Let's look at this simpler case:
class TesteRegex {
public static void main(String[] args) {
String s = " A B C ";
String[] d = s.split(" ", 5);
System.out.println(d.length);
for (int i = 0; i < d.length; i++) {
System.out.println("[" + d[i] + "]");
}
}
}
It produces output:
5
[]
[A]
[B]
[C]
[]
See this running on ideone.
The problem is that the space is seen as a separator . So the first space separates the start of String
from A
, the second space separates A
from B
, the third space separates the B
of C
, the fourth space separates the C
from the end of the string.

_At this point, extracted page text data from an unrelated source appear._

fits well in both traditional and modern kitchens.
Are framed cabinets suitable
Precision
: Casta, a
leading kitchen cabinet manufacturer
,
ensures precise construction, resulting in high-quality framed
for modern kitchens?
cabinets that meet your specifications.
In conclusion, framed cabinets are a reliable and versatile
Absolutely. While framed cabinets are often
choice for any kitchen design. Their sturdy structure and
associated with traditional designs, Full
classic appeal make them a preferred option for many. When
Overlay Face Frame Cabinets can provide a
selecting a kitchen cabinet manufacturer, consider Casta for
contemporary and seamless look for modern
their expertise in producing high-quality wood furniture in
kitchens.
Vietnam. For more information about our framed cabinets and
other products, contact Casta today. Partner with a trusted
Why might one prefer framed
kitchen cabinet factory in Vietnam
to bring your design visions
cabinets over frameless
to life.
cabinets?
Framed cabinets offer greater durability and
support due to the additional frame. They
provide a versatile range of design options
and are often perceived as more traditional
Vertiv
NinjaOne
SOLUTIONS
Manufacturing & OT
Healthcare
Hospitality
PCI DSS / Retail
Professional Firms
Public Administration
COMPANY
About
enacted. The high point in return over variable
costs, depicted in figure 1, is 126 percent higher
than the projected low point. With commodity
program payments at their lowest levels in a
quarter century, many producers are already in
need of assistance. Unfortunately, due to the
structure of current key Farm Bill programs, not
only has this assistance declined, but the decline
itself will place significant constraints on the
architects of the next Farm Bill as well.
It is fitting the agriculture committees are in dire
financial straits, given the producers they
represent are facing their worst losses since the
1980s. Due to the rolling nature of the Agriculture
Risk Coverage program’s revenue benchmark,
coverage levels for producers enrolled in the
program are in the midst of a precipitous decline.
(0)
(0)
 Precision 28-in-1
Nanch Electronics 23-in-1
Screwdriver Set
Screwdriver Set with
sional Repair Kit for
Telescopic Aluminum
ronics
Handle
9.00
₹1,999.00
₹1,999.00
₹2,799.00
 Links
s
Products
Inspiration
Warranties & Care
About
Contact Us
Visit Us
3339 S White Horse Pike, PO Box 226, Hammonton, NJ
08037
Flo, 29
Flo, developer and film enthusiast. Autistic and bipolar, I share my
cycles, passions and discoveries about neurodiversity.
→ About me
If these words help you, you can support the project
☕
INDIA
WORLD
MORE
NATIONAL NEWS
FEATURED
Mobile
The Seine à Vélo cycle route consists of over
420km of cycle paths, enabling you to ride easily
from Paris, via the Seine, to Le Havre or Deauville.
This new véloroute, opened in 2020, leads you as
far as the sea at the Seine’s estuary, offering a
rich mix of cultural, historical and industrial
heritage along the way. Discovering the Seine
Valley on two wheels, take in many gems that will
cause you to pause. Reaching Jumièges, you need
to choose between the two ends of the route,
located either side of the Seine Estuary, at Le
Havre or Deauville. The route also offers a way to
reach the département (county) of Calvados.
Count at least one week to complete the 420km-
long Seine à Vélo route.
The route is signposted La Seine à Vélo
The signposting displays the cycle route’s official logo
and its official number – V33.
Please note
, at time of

In this way, we would have 5 resulting particles: the beginning, A
, B
, C
and final.
However, if you remove , 5
from the above code, only the first four will come. The reason can be seen in the javadoc method split
that says this:
Trailing empty strings are therefore not included in the resulting array.
Translating:
Empty strings in the end therefore are not included in the resulting array.
However, there is no rule for empty strings at the beginning ( leading empty strings ), there is only rule for the strings at the end.

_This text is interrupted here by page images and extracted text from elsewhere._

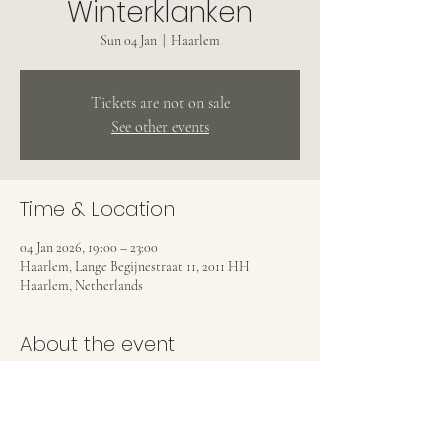
Winterklanken
Sun 04 Jan
  |  
Haarlem
Tickets are not on sale
See other events
Time & Location
04 Jan 2026, 19:00 – 23:00
Haarlem, Lange Begijnestraat 11, 2011 HH
Haarlem, Netherlands
About the event
With Emma Roijackers, Connie Pharoah, Rainer 
Crosett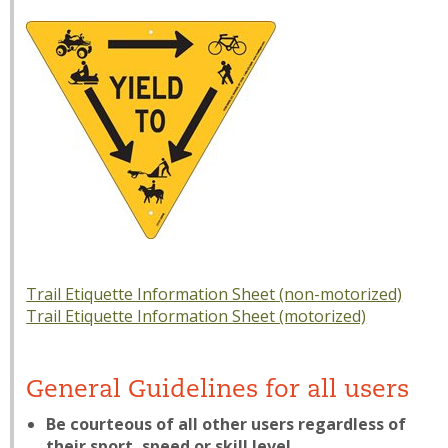
Trail Etiquette Information Sheet (non-motorized)
Trail Etiquette Information Sheet (motorized)
General Guidelines for all users
Be courteous of all other users regardless of
their sport, speed or skill level.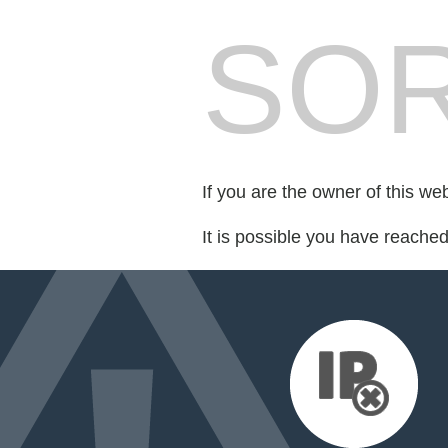
SOR
If you are the owner of this we
It is possible you have reache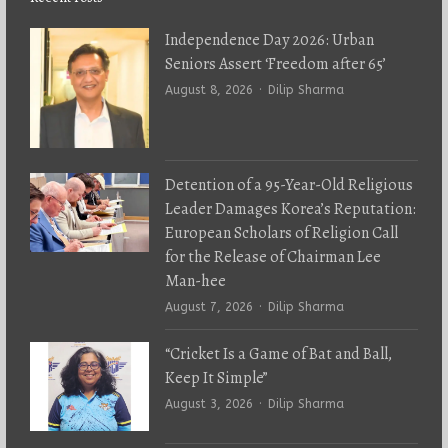
Independence Day 2026: Urban
Seniors Assert ‘Freedom after 65’
Author
August 8, 2026
Dilip Sharma
Detention of a 95-Year-Old Religious
Leader Damages Korea’s Reputation:
European Scholars of Religion Call
for the Release of Chairman Lee
Man-hee
Author
August 7, 2026
Dilip Sharma
“Cricket Is a Game of Bat and Ball,
Keep It Simple”
Author
August 3, 2026
Dilip Sharma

Looking at the code of the split(String, int)
method, it is concerned with removing empty strings at the end when limit
(which is the second parameter of split
) is zero:
// Add remaining segment
if (!limited || list.size() < limit)
list.add(substring(off, length()));
In the analog method of class java.util.regex.Pattern
also:
// Add remaining segment
if (!matchLimited || matchList.size() < limit)

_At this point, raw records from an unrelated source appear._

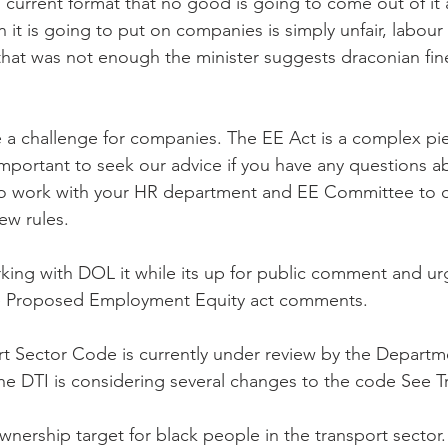
its current format that no good is going to come out of it
 it is going to put on companies is simply unfair, labour
 that was not enough the minister suggests draconian fine
 a challenge for companies. The EE Act is a complex pie
s important to seek our advice if you have any questions 
lso work with your HR department and EE Committee to d
ew rules.
king with DOL it while its up for public comment and ur
ee Proposed Employment Equity act comments.
 Sector Code is currently under review by the Departme
The DTI is considering several changes to the code See T
wnership target for black people in the transport sector.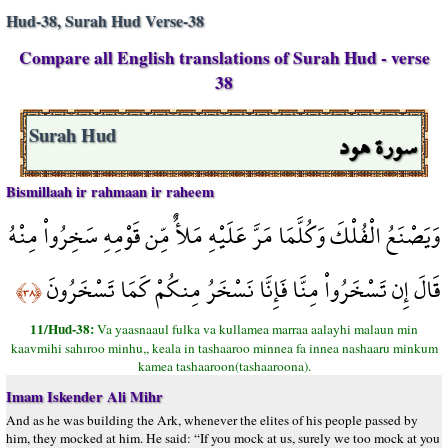
Hud-38, Surah Hud Verse-38
Compare all English translations of Surah Hud - verse
38
سورة هود
Surah Hud
Bismillaah ir rahmaan ir raheem
وَيَصْنَعُ الْفُلْكَ وَكُلَّمَا مَرَّ عَلَيْهِ مَلأٌ مِّن قَوْمِهِ سَخِرُواْ مِنْهُ
قَالَ إِن تَسْخَرُواْ مِنَّا فَإِنَّا نَسْخَرُ مِنكُمْ كَمَا تَسْخَرُونَ
﴿٣٨﴾
11/Hud-38:
Va yaasnaaul fulka va kullamea marraa aalayhi malaun min
kaavmihi sahıroo minhu,, keala in tashaaroo minnea fa innea nashaaru minkum
kamea tashaaroon(tashaaroona).
Imam Iskender Ali Mihr
And as he was building the Ark, whenever the elites of his people passed by
him, they mocked at him. He said: “If you mock at us, surely we too mock at you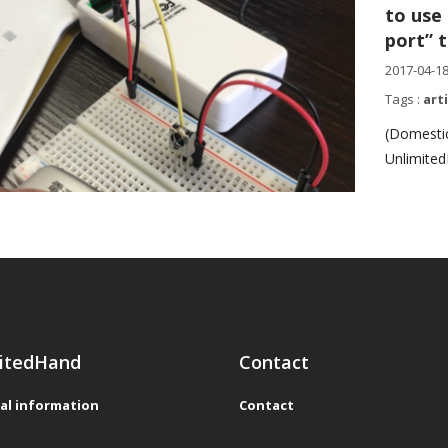
to use
port” 
2017-04-1
Tags :
art
(Domestic
Unlimited
itedHand
Contact
al information
Contact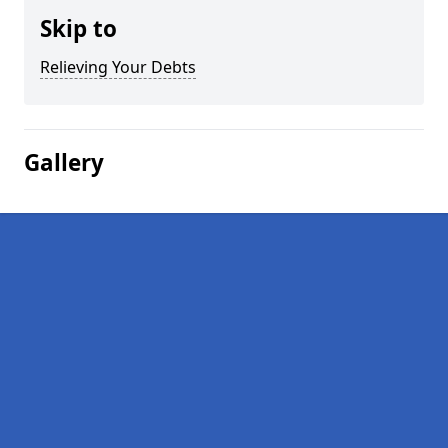
Skip to
Relieving Your Debts
Gallery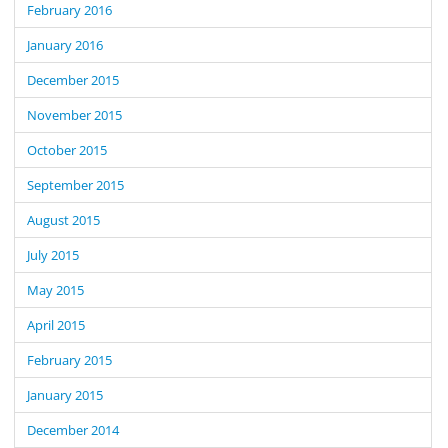
February 2016
January 2016
December 2015
November 2015
October 2015
September 2015
August 2015
July 2015
May 2015
April 2015
February 2015
January 2015
December 2014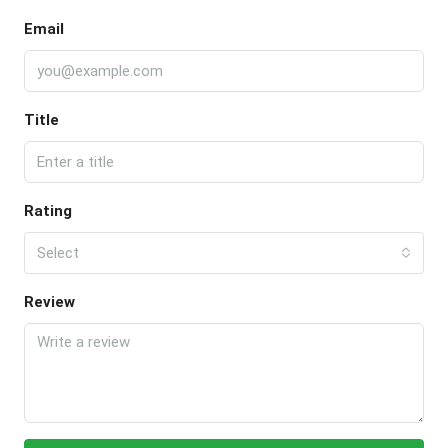
Email
Title
Rating
Select
Review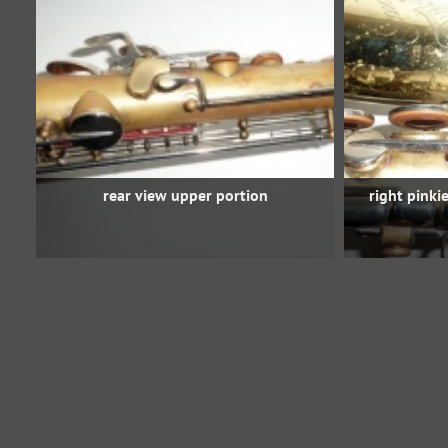
rear view upper portion
right pinki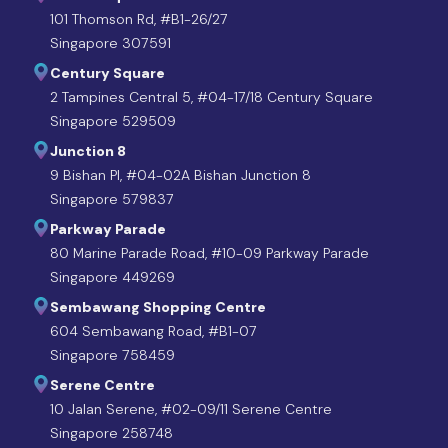
101 Thomson Rd, #B1-26/27
Singapore 307591
Century Square
2 Tampines Central 5, #04-17/18 Century Square
Singapore 529509
Junction 8
9 Bishan Pl, #04-02A Bishan Junction 8
Singapore 579837
Parkway Parade
80 Marine Parade Road, #10-09 Parkway Parade
Singapore 449269
Sembawang Shopping Centre
604 Sembawang Road, #B1-07
Singapore 758459
Serene Centre
10 Jalan Serene, #02-09/11 Serene Centre
Singapore 258748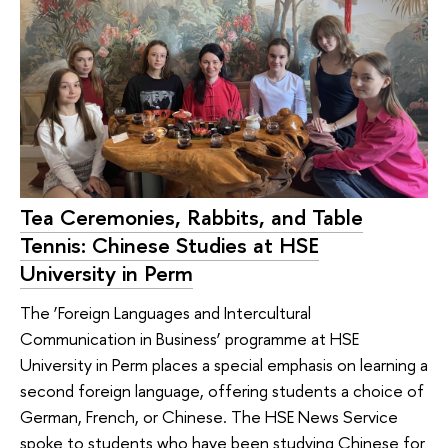
Tea Ceremonies, Rabbits, and Table
Tennis: Chinese Studies at HSE
University in Perm
The ‘Foreign Languages ​​and Intercultural
Communication in Business’ programme at HSE
University in Perm places a special emphasis on learning a
second foreign language, offering students a choice of
German, French, or Chinese. The HSE News Service
spoke to students who have been studying Chinese for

matchList.add(input.subSequence(index, input.length()).toString());
But he does not bother to do this with empty strings at first.
I'm not sure what the reason for this behavior is. I think it might have something to do with this , but I'm not sure. However, whatever the motivation, this is a purposeful behavior and is not something accidental. Also, this behavior could not be changed due to compatibility issues.
So, the solution is you use trim()
or else check if the first element is blank and ignore it or remove it if that is the case.